I began to ask some very probing questions of these clients.  Questions about how they’d been feeling emotionally, how they’d been sleeping, eating, etc.  What I learned was that people who relapsed after working hard to get sober, were definitely struggling with other issues besides their addiction.  I began referring clients who were having problems with cravings and with relapse for a thorough psychological assessment.  Making sure that they were referred to an office that housed both a psychologist and psychiatrist was critical.  It was critical because if the psychological testing revealed the need for a mood-stabilizing medication, the psychologist who customarily performs testing, can consult without delay with the psychiatrist in the office for appropriate prescription medication.

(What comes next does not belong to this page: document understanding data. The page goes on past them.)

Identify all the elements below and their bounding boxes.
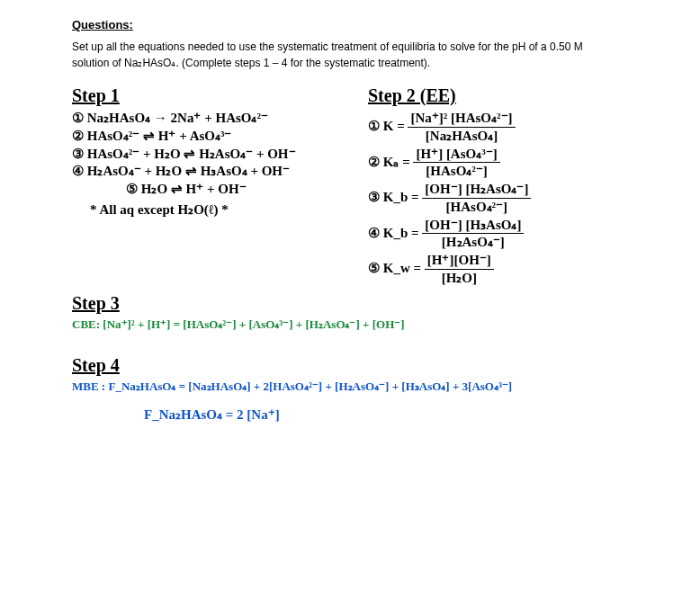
step3-heading: Step 3	[72, 293, 664, 314]
k-expr-3: ③ K_b = [OH⁻] [H₂AsO₄⁻] [HAsO₄²⁻]	[368, 181, 664, 216]
k1-lhs: ① K =	[368, 119, 405, 133]
reaction-4: ④ H₂AsO₄⁻ + H₂O ⇌ H₃AsO₄ + OH⁻	[72, 163, 368, 180]
step2-heading: Step 2 (EE)	[368, 85, 664, 106]
k-expr-4: ④ K_b = [OH⁻] [H₃AsO₄] [H₂AsO₄⁻]	[368, 217, 664, 252]
k4-denom: [H₂AsO₄⁻]	[422, 234, 524, 251]
k2-lhs: ② Kₐ =	[368, 154, 410, 168]
phase-note: * All aq except H₂O(ℓ) *	[72, 201, 368, 219]
k5-lhs: ⑤ K_w =	[368, 261, 421, 275]
question-prompt: Set up all the equations needed to use t…	[72, 39, 612, 71]
k-expr-5: ⑤ K_w = [H⁺][OH⁻] [H₂O]	[368, 252, 664, 287]
reaction-2: ② HAsO₄²⁻ ⇌ H⁺ + AsO₄³⁻	[72, 128, 368, 145]
k4-numer: [OH⁻] [H₃AsO₄]	[422, 217, 524, 235]
k1-numer: [Na⁺]² [HAsO₄²⁻]	[408, 110, 515, 128]
questions-title: Questions:	[72, 18, 664, 31]
reaction-5: ⑤ H₂O ⇌ H⁺ + OH⁻	[72, 181, 368, 198]
k-expr-1: ① K = [Na⁺]² [HAsO₄²⁻] [Na₂HAsO₄]	[368, 110, 664, 145]
charge-balance: CBE: [Na⁺]² + [H⁺] = [HAsO₄²⁻] + [AsO₄³⁻…	[72, 317, 664, 332]
k2-numer: [H⁺] [AsO₄³⁻]	[413, 146, 499, 164]
k3-numer: [OH⁻] [H₂AsO₄⁻]	[422, 181, 531, 199]
k3-denom: [HAsO₄²⁻]	[422, 199, 531, 216]
k2-denom: [HAsO₄²⁻]	[413, 163, 499, 180]
k-expr-2: ② Kₐ = [H⁺] [AsO₄³⁻] [HAsO₄²⁻]	[368, 146, 664, 181]
mass-balance-1: MBE : F_Na₂HAsO₄ = [Na₂HAsO₄] + 2[HAsO₄²…	[72, 379, 664, 394]
mass-balance-2: F_Na₂HAsO₄ = 2 [Na⁺]	[72, 406, 664, 424]
reaction-1: ① Na₂HAsO₄ → 2Na⁺ + HAsO₄²⁻	[72, 110, 368, 127]
reaction-3: ③ HAsO₄²⁻ + H₂O ⇌ H₂AsO₄⁻ + OH⁻	[72, 146, 368, 163]
k5-numer: [H⁺][OH⁻]	[425, 252, 494, 270]
k4-lhs: ④ K_b =	[368, 225, 419, 239]
step4-heading: Step 4	[72, 355, 664, 376]
k1-denom: [Na₂HAsO₄]	[408, 128, 515, 145]
k3-lhs: ③ K_b =	[368, 190, 419, 204]
step1-heading: Step 1	[72, 85, 368, 106]
k5-denom: [H₂O]	[425, 270, 494, 287]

In countless numbers of cases, what was discovered through psychological testing was that the individual was suffering from depression and/or anxiety issues.  But there were other problems that I encountered.  The addiction community at that time frowned upon the use of medication for mood changing purposes.  My relief was monumental when the term mood-stabilizing became better known among professionals in the field.  That was because there is a tremendous amount of difference between mood-altering and mood-stabilizing medication.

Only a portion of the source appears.